Phase equilibrium measurements and thermodynamic modeling of {CO2 + diethyl succinate + cosolvent} systems

doi:10.1016/j.fluid.2019.112285

Fluid Phase Equilibria

Volume 502, 15 December 2019, 112285

https://doi.org/10.1016/j.fluid.2019.112285 Get rights and content

Abstract

This work reports experimental phase equilibrium data for the binary systems {CO₂(1) + diethyl succinate(2)} and {CO₂(1) + ethyl acetate(2)}, and for the ternary systems {CO₂(1) + diethyl succinate(2) + ethanol(3)} and {CO₂(1) + diethyl succinate(2) + ethyl acetate(3)}. The experiments for the binary system {CO₂(1) + diethyl succinate(2)} were carried out at temperatures ranging from 308 K to 358 K, and temperatures ranging from 303 K to 343 K for {CO₂(1) + ethyl acetate(2)} as well as for all ternary systems. Only vapor-liquid equilibria were observed for all systems. The experimental measurements were carried out in a high-pressure variable-volume view cell containing a movable piston, which allows pressure control inside the cell. Binary and ternary systems were modeled with the Peng-Robinson cubic equation of state with the van der Waals quadratic mixing rule (vdW2). The presence of a cosolvent (ethanol and ethyl acetate) decreased the saturation pressures of either bubble or dew points compared to the binary system CO₂ + diethyl succinate, increasing the solubility of diethyl succinate in CO₂.

Introduction

Diethyl succinate (DES) is a diester that occurs naturally in plants. It can be used as a flavoring agent, in fragrances, synthesis of polyesters, plasticizers, food additives, chemical intermediates [[1], [2], [3], [4]], and as a solvent to recover carboxylic acids [5]. A potential method of recovery of DES from plants is via extraction with supercritical carbon dioxide (scCO₂). On the other hand, esters such as DES can be synthesized from the esterification of carboxylic acids either catalyzed by enzymes or chemical catalysts in scCO₂ medium [[6], [7], [8], [9]]. Another very promising process involving is the CO₂ capture with DES as solvent [10]. In all these processes mentioned, a cosolvent use can be an interesting technical strategy in order to enhance the DES solubility in CO₂ at high pressure conditions or to promote a synergic effect of mixed solvents. However, phase equilibrium data are imperative for the design of a larger scale process. Phase equilibrium data at high pressures for supercritical fluid systems are scarce and as supercritical fluid applications are increasing, the collection of such data has becoming more important. Supercritical carbon dioxide in particular has been widely studied as a promising alternative solvent for chemical reaction and separation processes because it is nontoxic, inexpensive, easily recycled and has low critical temperature and pressure (T_c = 304.2 K, p_c = 7.38 MPa, respectively) [11]. Favorable large-scale application solvents should ideally be highly selective, non-viscous, chemically stable and non-corrosive. CO₂ fulfills these requirements. Moreover, as opposed to organic chemical solvents such as methanol, propylene carbonate, and polyethylene glycol dimethyl ether (Selexol) the recovery of which in the desorption stage can be problematic and/or energy intensive, CO₂ can be easily recovered by a change in temperature or pressure in the desorption process [10]. Thus, it forms an effective and low-cost physical absorbent, suitable for large-scale industrial applications.

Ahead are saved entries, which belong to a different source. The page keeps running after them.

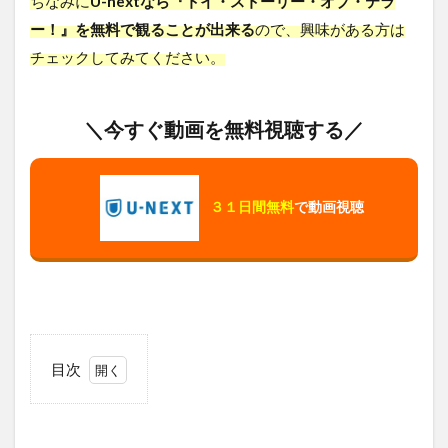
ちなみに
U-nextなら『トイ・ストーリー・オブ・テラ
ー！』を無料で観ることが出来る
ので、興味がある方は
チェックしてみてください。
＼今すぐ動画を無料視聴する／
３１日間無料
で動画視聴
目次
1
ト
イ・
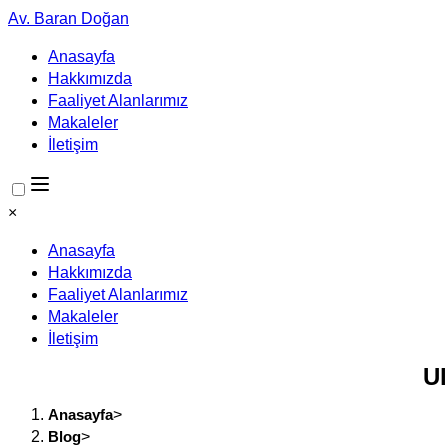
Av. Baran Doğan
Anasayfa
Hakkımızda
Faaliyet Alanlarımız
Makaleler
İletişim
×
Anasayfa
Hakkımızda
Faaliyet Alanlarımız
Makaleler
İletişim
Ul
Anasayfa
>
Blog
>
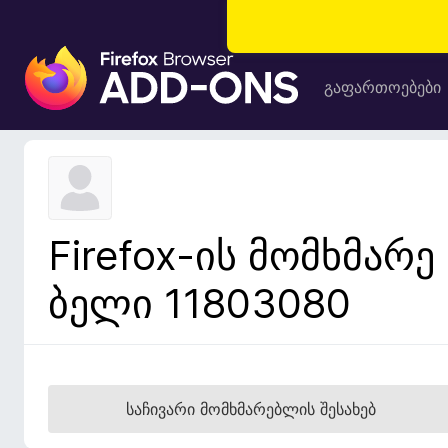
F
i
გაფართოებები
r
e
f
o
x
-
Firefox-ის მომხმარე
ბ
რ
ბელი 11803080
ა
უ
ზ
ე
რ
საჩივარი მომხმარებლის შესახებ
ი
ს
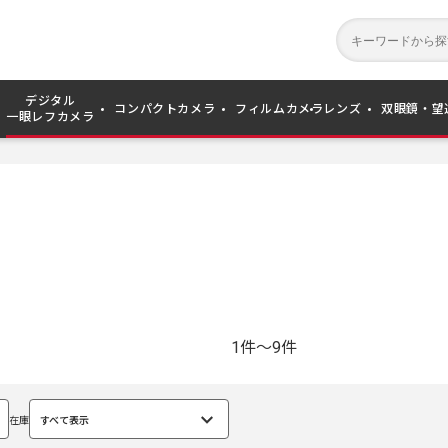
デジタル
コンパクトカメラ
フィルムカメラ
レンズ
双眼鏡・望
一眼レフカメラ
1件～9件
在庫
すべて表示
選
択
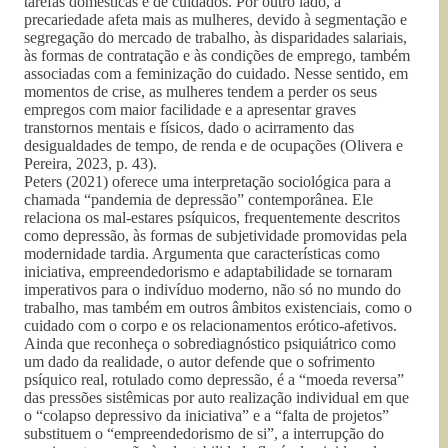
tarefas domésticas e de cuidados. Por outro lado, a
precariedade afeta mais as mulheres, devido à segmentação e
segregação do mercado de trabalho, às disparidades salariais,
às formas de contratação e às condições de emprego, também
associadas com a feminização do cuidado. Nesse sentido, em
momentos de crise, as mulheres tendem a perder os seus
empregos com maior facilidade e a apresentar graves
transtornos mentais e físicos, dado o acirramento das
desigualdades de tempo, de renda e de ocupações (Olivera e
Pereira, 2023, p. 43).
Peters (2021) oferece uma interpretação sociológica para a
chamada “pandemia de depressão” contemporânea. Ele
relaciona os mal-estares psíquicos, frequentemente descritos
como depressão, às formas de subjetividade promovidas pela
modernidade tardia. Argumenta que características como
iniciativa, empreendedorismo e adaptabilidade se tornaram
imperativos para o indivíduo moderno, não só no mundo do
trabalho, mas também em outros âmbitos existenciais, como o
cuidado com o corpo e os relacionamentos erótico-afetivos.
Ainda que reconheça o sobrediagnóstico psiquiátrico como
um dado da realidade, o autor defende que o sofrimento
psíquico real, rotulado como depressão, é a “moeda reversa”
das pressões sistêmicas por auto realização individual em que
o “colapso depressivo da iniciativa” e a “falta de projetos”
substituem o “empreendedorismo de si”, a interrupção do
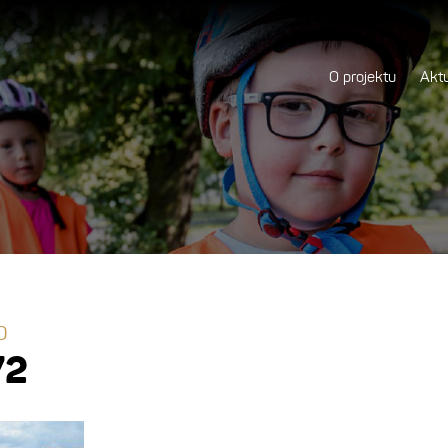
O projektu
Aktu
0
72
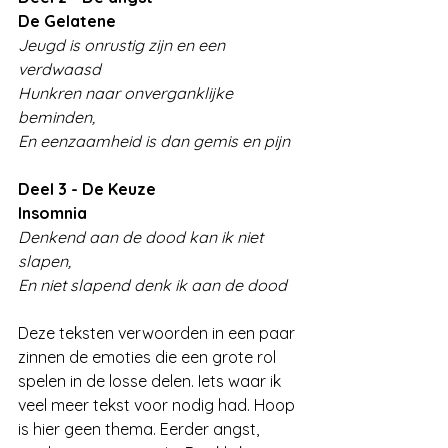
De Gelatene
Jeugd is onrustig zijn en een 
verdwaasd
Hunkren naar onverganklijke 
beminden,
En eenzaamheid is dan gemis en pijn
Deel 3 - De Keuze
Insomnia
Denkend aan de dood kan ik niet 
slapen, 
En niet slapend denk ik aan de dood
Deze teksten verwoorden in een paar 
zinnen de emoties die een grote rol 
spelen in de losse delen. Iets waar ik 
veel meer tekst voor nodig had. Hoop 
is hier geen thema. Eerder angst, 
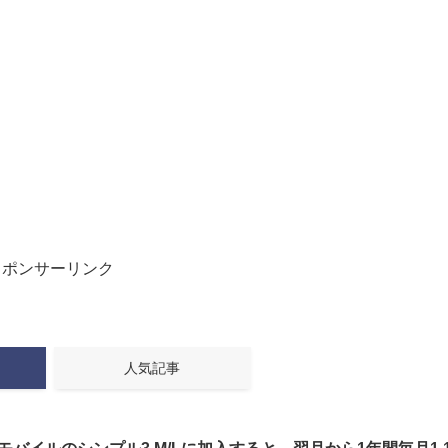
100分の1の価
報告
画面の縁取りが
ワイの株式口座
ドコモ・バイク
テム移行
専門家「日本車
スポンサーリンク
人気記事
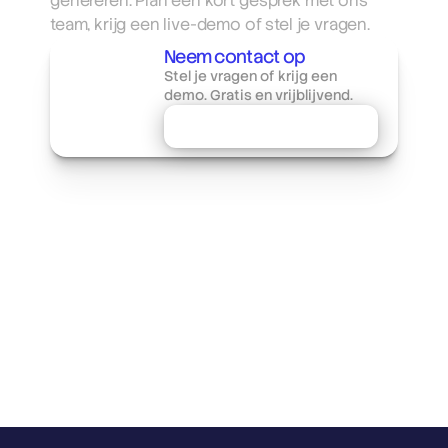
genereren. Plan een kort gesprek met ons 
team, krijg een live-demo of stel je vragen.
Neem contact op
Stel je vragen of krijg een 
demo. Gratis en vrijblijvend.
Plan een geprek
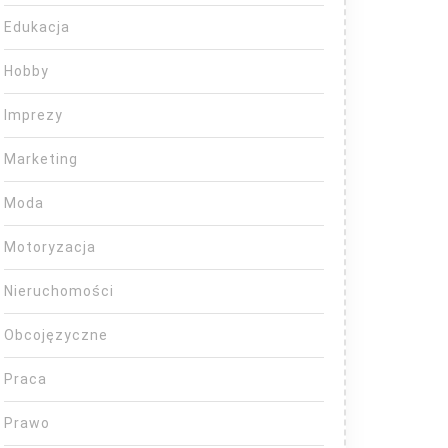
Edukacja
Hobby
Imprezy
Marketing
Moda
Motoryzacja
Nieruchomości
Obcojęzyczne
Praca
Prawo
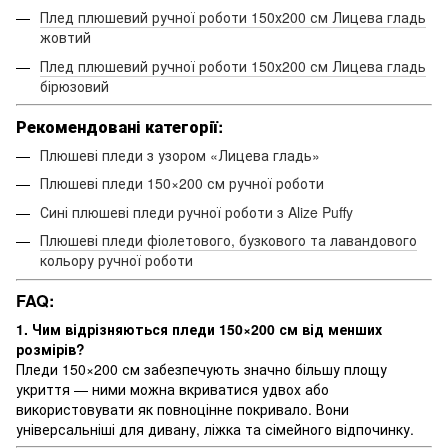
Плед плюшевий ручної роботи 150х200 см Лицева гладь
жовтий
Плед плюшевий ручної роботи 150х200 см Лицева гладь
бірюзовий
Рекомендовані категорії:
Плюшеві пледи з узором «Лицева гладь»
Плюшеві пледи 150×200 см ручної роботи
Сині плюшеві пледи ручної роботи з Alize Puffy
Плюшеві пледи фіолетового, бузкового та лавандового
кольору ручної роботи
FAQ:
1. Чим відрізняються пледи 150×200 см від менших
розмірів?
Пледи 150×200 см забезпечують значно більшу площу
укриття — ними можна вкриватися удвох або
використовувати як повноцінне покривало. Вони
універсальніші для дивану, ліжка та сімейного відпочинку.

Literature has reported that diethyl succinate (DES) is considered an environmentally adequate solvent because of its low volatility and nearly zero solvent loss, as stated by Li et al. [10]. Feng et al. [3] presented vapor-liquid equilibrium (VLE) data from 308.15 to 328.15 K and pressures up to 13 MPa for the system CO₂+DES using a semi-flow type apparatus. Li et al. [10] used a gas-phase recirculation method to determine the VLE data from 288.15 to 318.15 K and pressures up to 2.99 MPa. Gui et al. [12] used the constant-volume method to perform VLE experiments at different temperatures in the range of 285.19–313.26 K and up to 6 MPa. However, a high discrepancy between the VLE data of CO₂ + DES presented by those authors can be noted; the most likely reason for such differences in the phase equilibrium measured is because they used a technique with phase sampling. To the best of our knowledge, VLE data of CO₂ + DES have not been reported in the literature so far using a synthetic variable-volume view cell (without sampling). Furthermore, no experimental information has been reported on ternary systems involving CO₂ + DES + cosolvents.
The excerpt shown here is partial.